Last week one of my friends told me about the job opportunity she got. It is really exciting to get the chance to enter a new career and new challenge, particularly in this economy and as you are getting closer to 60. I have a very keen intuition, which probably helps in what I do for a living.
In any case she started telling me about telling her business partner she will leave the firm. I asked if she cried. She said how did you know? I don't know, I just did. Then she told me that they shared their fortune cookies and the fortune was "it takes a thousand shots to make the first basket". I said, but that wasn't yours, it was hers. Again she said how did you know that? Then I asked what was hers, she said it was about flexibility and her friend/partner is very inflexible.
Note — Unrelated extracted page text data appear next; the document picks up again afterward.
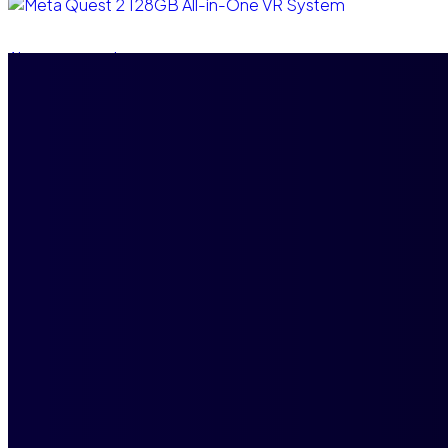
Ajouter au panier
Meta Quest 2 128GB All-in-One VR System
$
3,500.00
$
3,000.00
Compare
Add to wishlist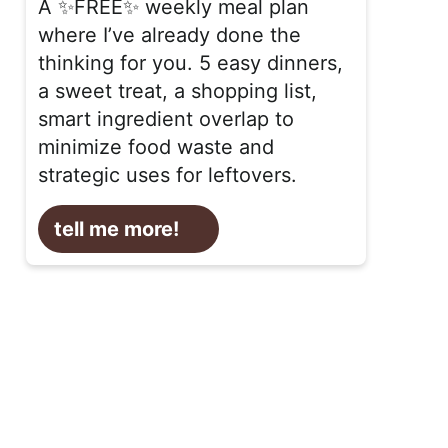
A ✨FREE✨ weekly meal plan
where I’ve already done the
thinking for you. 5 easy dinners,
a sweet treat, a shopping list,
smart ingredient overlap to
minimize food waste and
strategic uses for leftovers.
tell me more!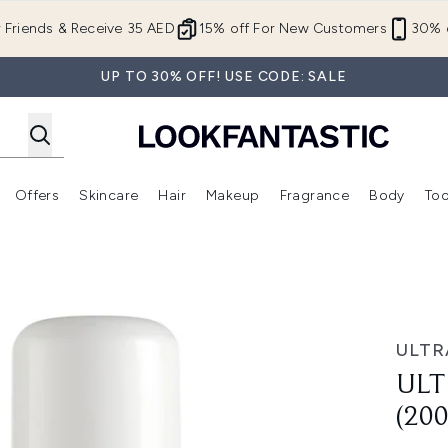
Skip to main content
r Friends & Receive 35 AED
15% off For New Customers
30% o
UP TO 30% OFF! USE CODE: SALE
Offers
Skincare
Hair
Makeup
Fragrance
Body
Too
Enter submenu (New In)
Enter submenu (Brands)
Enter submenu (Offers )
Enter submenu (Skincare)
Enter submenu (Hair)
Enter submenu (Makeup)
0ml)
ULTR
ULT
(20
She was saying that for story telling purposes, she attributed the fortunes to the opposite person.
I told her that she shouldn't do that because it is most interesting to me that they shared their fortunes.
What is a fortune anyway? It refers to money, wealth, to the future. And after all, these are all things that they shared for years. In the future, she may be able to give her ex partner business. And in this economy, that may be the best "shared fortune" of all!

Tuesday, June 9, 2009

High School Prom


Ahhhhh Prom. I remember going to mine with all of my friends. How wild it is to send off one's son to prom. That is A above with his date. I don't remember wearing sexy dresses like that, but maybe that is just my memory.
I was thinking back to how my friends and I all went together. We went to something called the "Gambol" which was held in our gym. This was no small affair and the gym was decorated like the set of a movie. In fact, you didn't know it was a gym, except maybe from the lines on the floor. My boyfriend had the post prom party and then we all went to Jones Beach. We "spiked" a watermelon and drank plenty, but then the drinking age was 18. We got to experiment when we were still at home.
Hey magpie, do you remember? Who did you go with?
Now the kids go to a fancy venue and then they head off to the shore or the Hamptons for the weekend. I bet they still experiment plenty but they don't talk about it as much.